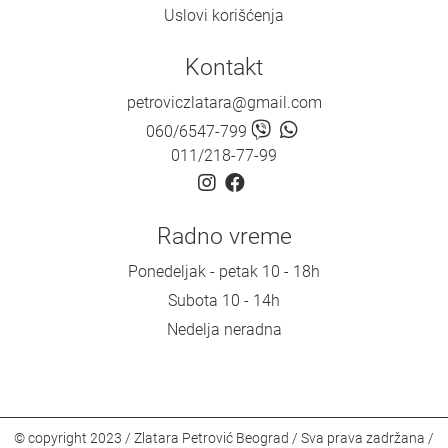
Uslovi korišćenja
Kontakt
petroviczlatara@gmail.com
060/6547-799
011/218-77-99
Radno vreme
Ponedeljak - petak 10 - 18h
Subota 10 - 14h
Nedelja neradna
© copyright 2023 / Zlatara Petrović Beograd / Sva prava zadržana /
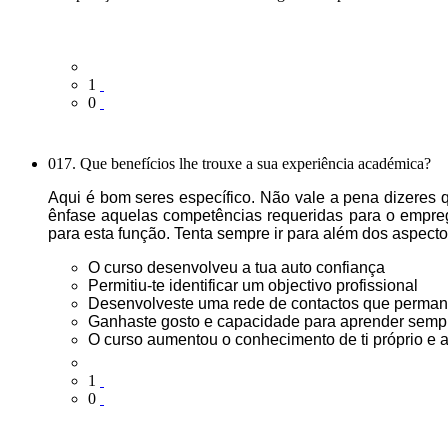
1
0
017. Que benefícios lhe trouxe a sua experiência académica?
Aqui é bom seres específico. Não vale a pena dizeres q
ênfase aquelas competências requeridas para o empre
para esta função. Tenta sempre ir para além dos aspec
O curso desenvolveu a tua auto confiança
Permitiu-te identificar um objectivo profissional
Desenvolveste uma rede de contactos que perman
Ganhaste gosto e capacidade para aprender semp
O curso aumentou o conhecimento de ti próprio e 
1
0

--------------------------------

* **TO DO**: Any picture in the data is to be skipped, while each line is returned exactly as written.

* **SOLUTION TO THE EXERCISE**:
Uslovi korišćenja
Kontakt
petroviczlatara@gmail.com
060/6547-799
011/218-77-99
Radno vreme
Ponedeljak - petak 10 - 18h
Subota 10 - 14h
Nedelja neradna
© copyright 2023 / Zlatara Petrović Beograd / Sva prava zadržana /
1
0
017. Que benefícios lhe trouxe a sua experiência académica?
Aqui é bom seres específico. Não vale a pena dizeres q
ênfase aquelas competências requeridas para o empre
para esta função. Tenta sempre ir para além dos aspec
O curso desenvolveu a tua auto confiança
Permitiu-te identificar um objectivo profissional
Desenvolveste uma rede de contactos que perman
Ganhaste gosto e capacidade para aprender semp
O curso aumentou o conhecimento de ti próprio e 
1
0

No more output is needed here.